Background:
Continuous upgrade process: Kubernetes 1.16.15 to 1.17.17,Kubernetes 1.17.17 to 1.18.20, and Kubernetes 1.18.20 to 1.19.12
Cluster configuration:
| The host name | system | ip |
|---|---|---|
| k8s-vip | slb | 10.0.0.37 |
| k8s-master-01 | centos7 | 10.0.0.41 |
| k8s-master-02 | centos7 | 10.0.0.34 |
| k8s-master-03 | centos7 | 10.0.0.26 |
| k8s-node-01 | centos7 | 10.0.0.36 |
| k8s-node-02 | centos7 | 10.0.0.83 |
| k8s-node-03 | centos7 | 10.0.0.40 |
| k8s-node-04 | centos7 | 10.0.0.49 |
| k8s-node-05 | centos7 | 10.0.0.45 |
| k8s-node-06 | centos7 | 10.0.0.18 |
1. Refer to official documentation
Reference: https://kubernetes.io/zh/docs/tasks/administer-cluster/kubeadm/kubeadm-upgrade/
2. Confirm the upgradable version and upgrade plan
yum list --showduplicates kubeadm --disableexcludes=kubernetesThe latest version of 1.20 is version 1.20.9-0. K8S-master-03 node should be upgraded first according to personal habits
3. Upgrade the K8S-master-03 node control plane
K8S-master-03 is still executed:
1. Yum upgrades the Kubernetes plugin
Yum install kubeadm-1.20.9-0 kubelet-1.20.9-0 kubectl-1.20.9-0 --disableexcludes=kubernetes
2. The vacated node checks whether the cluster can be upgraded
Still considered a refresher drain command:
kubectl drain k8s-master-03 --ignore-daemonsets
sudo kubeadm upgrade plan
3. Upgrade to 1.20.9
Kubeadm upgrade the apply 1.20.9
[root@k8s-master-03 ~]# sudo systemctl daemon-reload [root@k8s-master-03 ~]# sudo systemctl restart kubelet [root@k8s-master-03 ~]# kubectl uncordon k8s-master-03 node/k8s-master-03 uncordoned [root@k8s-master-03 ~]# kubectl get nodes [root@k8s-master-03 ~]# kubectl get pods -n kube-system
4. Upgrade other control plane (K8S-master-01 K8S-master-02)
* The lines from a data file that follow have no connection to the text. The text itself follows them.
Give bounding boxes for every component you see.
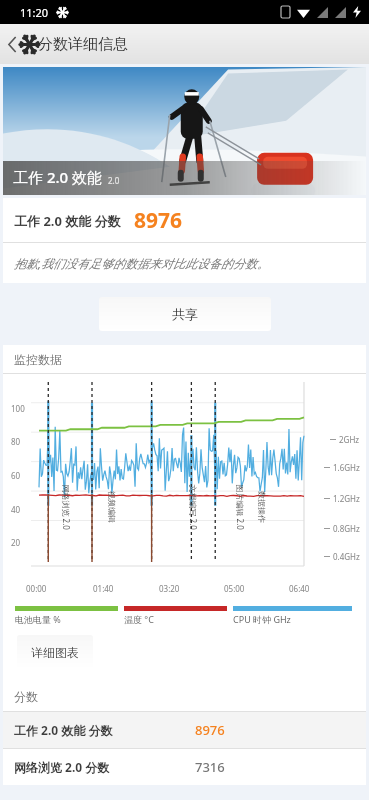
staticText: 网络浏览 2.0 分数 — [14, 759, 110, 775]
staticText: 网格浏览 2.0 — [60, 484, 72, 530]
staticText: 温度 °C — [124, 613, 154, 625]
staticText: 数据操作 — [257, 491, 267, 523]
staticText: 01:40 — [93, 583, 114, 594]
staticText: 分数 — [14, 689, 38, 704]
staticText: 100 — [11, 403, 25, 414]
staticText: 0.4GHz — [333, 551, 360, 562]
staticText: 工作 2.0 效能 分数 — [14, 212, 121, 230]
staticText: 视频编辑 — [107, 491, 117, 523]
staticText: 1.2GHz — [333, 493, 360, 504]
staticText: 分数详细信息 — [38, 35, 128, 54]
staticText: CPU 时钟 GHz — [233, 613, 291, 625]
button[interactable]: 共享 — [99, 297, 271, 331]
staticText: 监控数据 — [14, 352, 62, 367]
staticText: 8976 — [195, 721, 225, 739]
staticText: 共享 — [172, 306, 198, 322]
button[interactable]: 网络浏览 2.0 分数 — [3, 749, 366, 785]
staticText: 8976 — [134, 206, 183, 235]
staticText: 图片编辑 2.0 — [234, 484, 246, 530]
staticText: 电池电量 % — [15, 613, 61, 625]
staticText: 详细图表 — [31, 645, 79, 660]
staticText: 60 — [11, 470, 21, 481]
staticText: 7316 — [195, 758, 225, 776]
staticText: 2.0 — [108, 175, 120, 186]
button[interactable]: 工作 2.0 效能 — [3, 67, 366, 195]
staticText: 工作 2.0 效能 分数 — [14, 722, 113, 738]
staticText: 抱歉,我们没有足够的数据来对比此设备的分数。 — [14, 255, 270, 271]
button[interactable]: 详细图表 — [17, 635, 93, 669]
staticText: 工作 2.0 效能 — [13, 167, 103, 187]
staticText: 2GHz — [339, 434, 360, 445]
staticText: 40 — [11, 504, 21, 515]
button[interactable]: Back — [4, 35, 43, 54]
staticText: 80 — [11, 436, 21, 447]
staticText: 20 — [11, 537, 21, 548]
button[interactable]: 工作 2.0 效能 分数 — [3, 198, 366, 242]
staticText: 0.8GHz — [333, 523, 360, 534]
staticText: 1.6GHz — [333, 462, 360, 473]
staticText: 05:00 — [224, 583, 245, 594]
staticText: 06:40 — [289, 583, 310, 594]
staticText: 03:20 — [159, 583, 180, 594]
staticText: 文档编写 2.0 — [188, 484, 198, 530]
staticText: 00:00 — [26, 583, 47, 594]
staticText: 11:20 — [20, 5, 49, 20]
button[interactable]: 工作 2.0 效能 分数 — [3, 712, 366, 748]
Yum install kubeadm-1.20.9-0 kubelet-1.20.9-0 kubectl-1.20.9-0 --disableexcludes=kubernetes sudo kubeadm upgrade node sudo systemctl daemon-reload sudo systemctl restart kubelet
5. Work node upgrade
Yum install kubeadm-1.20.9-0 kubelet-1.20.9-0 kubectl-1.20.9-0 --disableexcludes=kubernetes sudo kubeadm upgrade node sudo systemctl daemon-reload sudo systemctl restart kubeletNote: there is no empty node for individuals, depending on their needs
6. Verify the upgrade
kubectl get nodes
7. Others — V1.20.0 disables key Inks
Since my Prometheus Oprator is a branch of 0.4, I’m ready to uninstall and reinstall. The version gap is too wide. Now you don’t want to branch out and use the mainline version: install Prometheus-Oprator in Kubernetes 1.20.5. There is no problem with the basic process, but there is one problem: I used NFS to upgrade my StorageClass cluster to Kubernetes1.16:
kubectl get sc
The last
kubectl get pods -n monitoring
kubectl logs -f prometheus-operator-84dc795dc8-lkl5r -n monitoring
Look at the key words:
Additional seems to be an automatic discovery configuration, right?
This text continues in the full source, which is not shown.